Key Metrics: - Lead Time: Commit → production - Deploy Frequency: Daily deployments - Change Failure Rate: <5% rollbacks - MTTR: <1 hour recovery
Failure Alerts:
- name: Failure notification
if: failure()
uses: 8398a7/action-slack@v3
with:
status: failure
channel: '#dev-alerts'
message: |
🚨 Pipeline failed: ${{ github.repository }}
📊 **Failure Context:**
- **Commit**: ${{ github.sha }} by ${{ github.actor }}
- **Branch**: ${{ github.ref_name }}
- **Failed Job**: ${{ github.job }}
- **Failure Rate**: Check if this is a pattern or one-off
🔗 **Quick Actions:**
- [View Logs](${{ github.server_url }}/${{ github.repository }}/actions/runs/${{ github.run_id }})

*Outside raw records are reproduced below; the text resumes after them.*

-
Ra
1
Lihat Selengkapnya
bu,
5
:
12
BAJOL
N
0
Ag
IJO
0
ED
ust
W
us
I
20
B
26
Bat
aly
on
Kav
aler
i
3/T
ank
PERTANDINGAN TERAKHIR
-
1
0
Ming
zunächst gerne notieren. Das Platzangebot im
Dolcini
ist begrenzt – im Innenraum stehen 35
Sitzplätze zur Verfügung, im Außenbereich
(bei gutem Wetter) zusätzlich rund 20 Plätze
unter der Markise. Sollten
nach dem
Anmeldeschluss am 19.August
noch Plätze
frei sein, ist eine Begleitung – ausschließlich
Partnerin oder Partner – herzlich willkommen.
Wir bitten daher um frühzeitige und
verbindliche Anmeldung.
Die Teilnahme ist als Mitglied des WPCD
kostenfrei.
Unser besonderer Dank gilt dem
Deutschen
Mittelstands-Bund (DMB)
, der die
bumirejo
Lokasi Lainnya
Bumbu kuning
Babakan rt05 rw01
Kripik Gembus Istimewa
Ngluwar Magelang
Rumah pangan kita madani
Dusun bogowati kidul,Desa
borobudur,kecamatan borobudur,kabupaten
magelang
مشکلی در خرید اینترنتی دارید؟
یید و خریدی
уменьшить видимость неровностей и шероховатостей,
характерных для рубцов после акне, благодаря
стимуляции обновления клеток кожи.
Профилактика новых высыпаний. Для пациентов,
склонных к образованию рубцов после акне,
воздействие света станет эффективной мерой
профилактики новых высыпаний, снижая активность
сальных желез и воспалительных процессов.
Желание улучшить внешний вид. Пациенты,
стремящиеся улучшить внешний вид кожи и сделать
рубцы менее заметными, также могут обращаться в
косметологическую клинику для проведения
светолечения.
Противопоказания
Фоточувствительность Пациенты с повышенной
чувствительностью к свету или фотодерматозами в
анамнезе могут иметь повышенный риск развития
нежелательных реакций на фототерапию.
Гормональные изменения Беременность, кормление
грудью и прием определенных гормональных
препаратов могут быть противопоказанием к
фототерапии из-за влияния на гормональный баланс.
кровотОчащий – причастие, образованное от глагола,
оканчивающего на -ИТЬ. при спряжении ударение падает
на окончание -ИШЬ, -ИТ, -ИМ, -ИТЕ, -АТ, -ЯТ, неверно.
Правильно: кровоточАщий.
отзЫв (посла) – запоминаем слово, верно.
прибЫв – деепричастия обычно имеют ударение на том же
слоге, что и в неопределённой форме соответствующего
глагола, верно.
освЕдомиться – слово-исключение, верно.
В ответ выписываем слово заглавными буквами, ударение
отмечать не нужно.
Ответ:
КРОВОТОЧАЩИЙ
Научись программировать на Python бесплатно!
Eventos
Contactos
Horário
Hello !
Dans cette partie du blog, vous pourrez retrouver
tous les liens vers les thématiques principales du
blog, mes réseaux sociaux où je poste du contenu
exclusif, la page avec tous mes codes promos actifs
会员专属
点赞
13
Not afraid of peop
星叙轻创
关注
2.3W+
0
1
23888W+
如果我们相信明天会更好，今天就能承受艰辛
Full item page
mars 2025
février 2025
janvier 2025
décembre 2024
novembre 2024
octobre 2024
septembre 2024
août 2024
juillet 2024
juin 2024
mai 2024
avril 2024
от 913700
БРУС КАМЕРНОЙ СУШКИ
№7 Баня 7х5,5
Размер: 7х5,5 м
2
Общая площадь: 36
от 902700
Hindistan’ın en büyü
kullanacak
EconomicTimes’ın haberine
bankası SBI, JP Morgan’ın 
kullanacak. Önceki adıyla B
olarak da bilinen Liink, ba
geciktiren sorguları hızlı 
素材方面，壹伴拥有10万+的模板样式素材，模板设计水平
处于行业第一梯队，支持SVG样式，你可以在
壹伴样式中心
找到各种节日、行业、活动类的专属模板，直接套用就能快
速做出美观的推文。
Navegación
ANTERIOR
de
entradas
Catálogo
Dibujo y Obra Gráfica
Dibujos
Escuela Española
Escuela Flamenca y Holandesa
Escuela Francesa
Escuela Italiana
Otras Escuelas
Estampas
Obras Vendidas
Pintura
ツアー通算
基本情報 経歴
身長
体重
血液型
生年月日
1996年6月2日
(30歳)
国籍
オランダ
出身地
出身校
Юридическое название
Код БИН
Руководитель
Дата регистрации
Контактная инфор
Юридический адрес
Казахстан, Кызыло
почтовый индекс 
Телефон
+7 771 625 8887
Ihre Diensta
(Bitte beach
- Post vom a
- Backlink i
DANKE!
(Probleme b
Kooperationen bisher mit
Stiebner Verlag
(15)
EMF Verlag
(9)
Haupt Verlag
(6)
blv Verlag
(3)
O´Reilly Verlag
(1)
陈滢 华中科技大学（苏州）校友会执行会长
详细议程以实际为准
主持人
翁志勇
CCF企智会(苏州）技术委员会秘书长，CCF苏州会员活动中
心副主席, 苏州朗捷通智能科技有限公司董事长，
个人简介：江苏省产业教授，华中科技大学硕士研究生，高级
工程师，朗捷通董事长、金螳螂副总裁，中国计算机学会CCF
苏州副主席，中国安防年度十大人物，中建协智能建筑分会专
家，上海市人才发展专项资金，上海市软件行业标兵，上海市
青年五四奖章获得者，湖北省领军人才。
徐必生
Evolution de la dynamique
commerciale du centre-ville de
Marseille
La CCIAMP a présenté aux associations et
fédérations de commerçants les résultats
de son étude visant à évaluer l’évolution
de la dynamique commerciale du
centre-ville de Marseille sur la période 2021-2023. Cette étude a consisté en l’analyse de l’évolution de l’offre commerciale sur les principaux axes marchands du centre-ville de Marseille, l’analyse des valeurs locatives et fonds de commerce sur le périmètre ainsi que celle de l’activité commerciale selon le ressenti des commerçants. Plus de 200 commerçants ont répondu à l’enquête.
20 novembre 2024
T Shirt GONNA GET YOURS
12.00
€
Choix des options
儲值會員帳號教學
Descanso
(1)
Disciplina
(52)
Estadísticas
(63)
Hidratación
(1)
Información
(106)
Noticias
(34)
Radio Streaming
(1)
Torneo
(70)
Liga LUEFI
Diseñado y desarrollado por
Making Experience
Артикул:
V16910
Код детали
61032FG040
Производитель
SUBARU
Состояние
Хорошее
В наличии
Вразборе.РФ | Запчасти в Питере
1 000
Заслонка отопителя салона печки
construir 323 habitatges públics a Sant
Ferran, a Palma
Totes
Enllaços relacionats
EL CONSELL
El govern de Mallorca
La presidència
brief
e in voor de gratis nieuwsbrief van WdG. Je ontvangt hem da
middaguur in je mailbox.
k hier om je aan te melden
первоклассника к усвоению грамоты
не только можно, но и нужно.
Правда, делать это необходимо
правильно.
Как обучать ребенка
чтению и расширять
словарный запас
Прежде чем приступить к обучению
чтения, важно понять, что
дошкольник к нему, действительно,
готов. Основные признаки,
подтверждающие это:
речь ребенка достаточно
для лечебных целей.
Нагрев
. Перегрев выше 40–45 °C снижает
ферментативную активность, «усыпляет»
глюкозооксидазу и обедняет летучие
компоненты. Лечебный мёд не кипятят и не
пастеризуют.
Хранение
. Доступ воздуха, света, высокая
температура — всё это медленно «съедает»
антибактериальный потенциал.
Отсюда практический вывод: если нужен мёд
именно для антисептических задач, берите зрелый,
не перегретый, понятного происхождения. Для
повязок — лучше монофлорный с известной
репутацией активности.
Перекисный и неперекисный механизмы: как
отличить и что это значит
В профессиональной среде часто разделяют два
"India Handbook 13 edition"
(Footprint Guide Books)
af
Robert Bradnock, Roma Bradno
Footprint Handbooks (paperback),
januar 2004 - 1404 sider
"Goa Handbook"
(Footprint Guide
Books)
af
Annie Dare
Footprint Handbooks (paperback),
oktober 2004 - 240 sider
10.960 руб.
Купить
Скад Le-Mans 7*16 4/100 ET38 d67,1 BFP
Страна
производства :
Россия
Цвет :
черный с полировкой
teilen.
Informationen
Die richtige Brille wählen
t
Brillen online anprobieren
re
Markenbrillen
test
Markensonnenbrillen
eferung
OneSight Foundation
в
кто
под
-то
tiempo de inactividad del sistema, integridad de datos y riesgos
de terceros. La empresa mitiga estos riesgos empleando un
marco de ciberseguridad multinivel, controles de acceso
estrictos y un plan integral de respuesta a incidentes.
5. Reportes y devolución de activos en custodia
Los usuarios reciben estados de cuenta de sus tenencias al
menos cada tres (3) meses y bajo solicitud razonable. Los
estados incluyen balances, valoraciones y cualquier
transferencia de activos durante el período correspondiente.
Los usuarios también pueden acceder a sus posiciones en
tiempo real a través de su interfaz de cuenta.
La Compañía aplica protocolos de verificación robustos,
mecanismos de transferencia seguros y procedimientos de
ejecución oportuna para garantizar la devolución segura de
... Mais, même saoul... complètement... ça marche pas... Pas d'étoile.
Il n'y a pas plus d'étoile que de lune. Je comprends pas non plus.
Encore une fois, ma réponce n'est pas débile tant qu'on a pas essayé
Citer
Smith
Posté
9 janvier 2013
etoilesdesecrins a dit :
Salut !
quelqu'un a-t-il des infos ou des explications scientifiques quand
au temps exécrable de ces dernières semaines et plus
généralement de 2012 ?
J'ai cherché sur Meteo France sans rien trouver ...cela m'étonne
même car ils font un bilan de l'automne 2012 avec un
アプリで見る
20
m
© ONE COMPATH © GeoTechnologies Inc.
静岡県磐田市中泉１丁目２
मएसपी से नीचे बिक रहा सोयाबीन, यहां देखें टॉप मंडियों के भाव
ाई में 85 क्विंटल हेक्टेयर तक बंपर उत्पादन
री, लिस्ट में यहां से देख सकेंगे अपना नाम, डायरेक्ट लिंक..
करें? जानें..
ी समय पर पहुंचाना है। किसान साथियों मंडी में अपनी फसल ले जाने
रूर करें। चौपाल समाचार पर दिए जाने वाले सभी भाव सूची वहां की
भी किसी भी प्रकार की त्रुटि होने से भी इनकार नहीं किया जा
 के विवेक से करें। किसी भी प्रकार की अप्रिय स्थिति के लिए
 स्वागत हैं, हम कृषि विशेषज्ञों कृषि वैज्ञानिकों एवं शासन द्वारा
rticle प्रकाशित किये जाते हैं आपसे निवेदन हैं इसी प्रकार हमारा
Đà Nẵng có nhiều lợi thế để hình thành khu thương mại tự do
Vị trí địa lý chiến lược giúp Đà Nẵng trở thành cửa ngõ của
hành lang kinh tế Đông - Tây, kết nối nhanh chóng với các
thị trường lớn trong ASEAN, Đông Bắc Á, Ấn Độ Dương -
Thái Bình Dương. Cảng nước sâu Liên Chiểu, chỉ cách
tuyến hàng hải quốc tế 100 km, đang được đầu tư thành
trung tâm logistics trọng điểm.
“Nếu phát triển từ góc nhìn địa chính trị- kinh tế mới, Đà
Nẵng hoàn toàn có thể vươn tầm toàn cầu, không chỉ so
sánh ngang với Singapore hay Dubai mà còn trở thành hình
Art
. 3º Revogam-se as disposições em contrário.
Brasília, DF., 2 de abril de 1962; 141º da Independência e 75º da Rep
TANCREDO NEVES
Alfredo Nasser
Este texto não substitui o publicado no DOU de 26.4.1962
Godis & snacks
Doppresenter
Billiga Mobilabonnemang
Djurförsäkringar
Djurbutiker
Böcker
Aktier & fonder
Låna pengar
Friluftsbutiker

- [Compare Changes](${{ github.event.compare }})
- [Rollback Procedure](https://wiki.company.com/rollback)
Pipeline Health Dashboards
Essential Dashboard Widgets:
Pipeline success rate by repository (rolling 7 days)
Average build duration trends
Most frequent failure causes and remediation times
Developer productivity metrics (PRs merged per developer per week)
Infrastructure costs by repository and team
Implementation using GitHub APIs:
# Pipeline metrics collection script
import requests
from datetime import datetime, timedelta
def collect_pipeline_metrics(repo, token):
"""Collect pipeline metrics for dashboard."""
headers = {'Authorization': f'token {token}'}
url = f"https://api.github.com/repos/{repo}/actions/runs"
# Get last 100 workflow runs
response = requests.get(url, headers=headers, params={'per_page': 100})
runs = response.json()['workflow_runs']
# Calculate metrics
total_runs = len(runs)
successful_runs = len([r for r in runs if r['conclusion'] == 'success'])
success_rate = (successful_runs / total_runs) * 100
# Average duration for successful runs
durations = [
(datetime.fromisoformat(r['updated_at'].replace('Z', '+00:00')) -
datetime.fromisoformat(r['created_at'].replace('Z', '+00:00'))).total_seconds()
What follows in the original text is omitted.